Le drapeau français aujourd'hui
Les constitutions de 1946 et de 1958 (article 2) ont fait
du drapeau tricolore l'emblème national de la République.

La devise de la République
Française
LIBERTÉ
- ÉGALITÉ - FRATERNITÉ
Héritage du siècle des Lumières, la devise " Liberté,
Egalité, Fraternité " est invoquée pour la première fois lors de la Révolution
française. Souvent remise en cause, elle finit par s’imposer sous la IIIème
République. Elle est inscrite dans la constitution de 1958 et fait aujourd’hui
partie de notre patrimoine national.

Associées par Fénelon à la fin du XVIIème siècle, les
notions de liberté, d'égalité et de fraternité sont plus largement répandues au
siècle des Lumières.
Lors de la Révolution française, " Liberté, Egalité,
Fraternité " fait partie des nombreuses devises invoquées.

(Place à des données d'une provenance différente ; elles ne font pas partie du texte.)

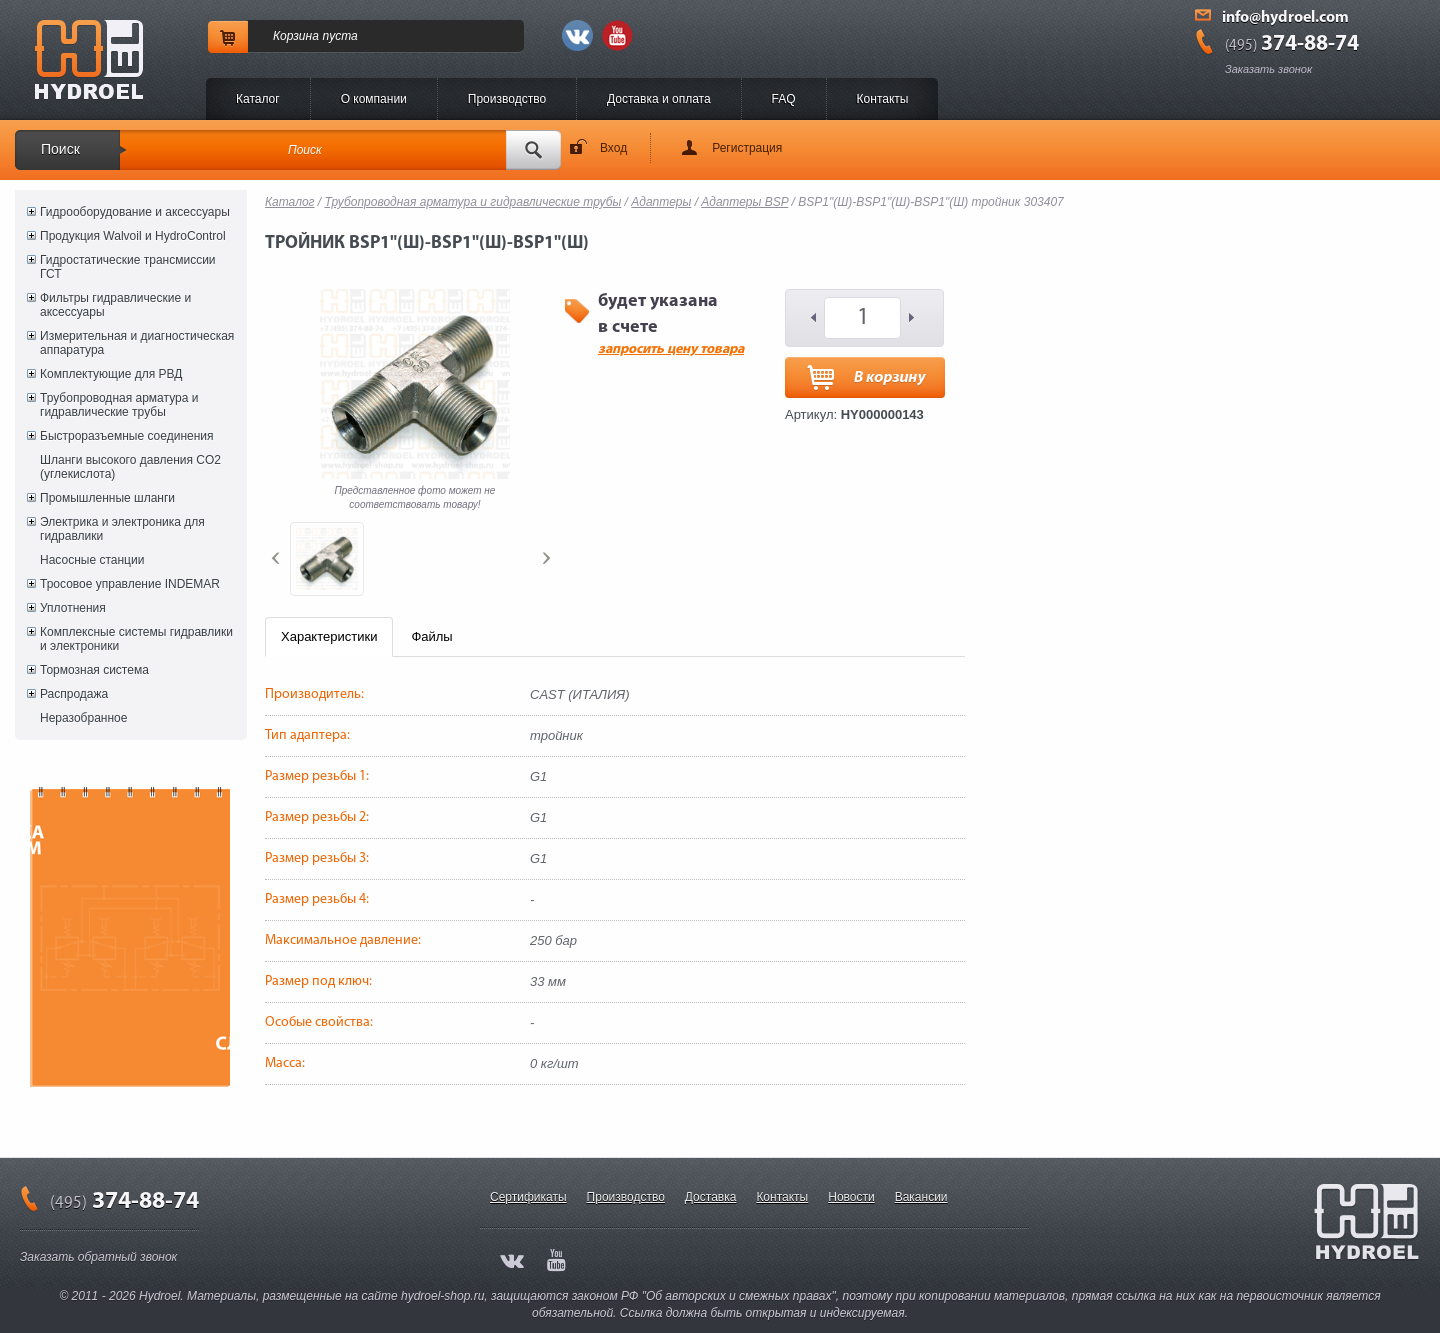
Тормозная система (94, 670)
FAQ (784, 99)
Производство (507, 99)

Dans un discours sur
l'organisation des gardes nationales, Robespierre préconise, en décembre 1790,
que les mots "Le Peuple Français" et "Liberté, Egalité, Fraternité" soient
inscrits sur les uniformes et sur les drapeaux, mais son projet n’est pas
adopté.
A partir de 1793, les Parisiens, rapidement imités par
les habitants des autres villes, peignent sur la façade de leurs maisons les
mots suivants : "unité, indivisibilité de la République ; liberté, égalité ou la
mort". Mais ils sont bientôt invités à effacer la dernière partie de la formule,
trop associée à la Terreur...
La devise est réinscrite sur le fronton des édifices publics à l'occasion de
la célébration du 14 juillet 1880. Elle figure dans les constitutions de 1946 et
1958 et fait aujourd’hui partie intégrante de notre patrimoine national.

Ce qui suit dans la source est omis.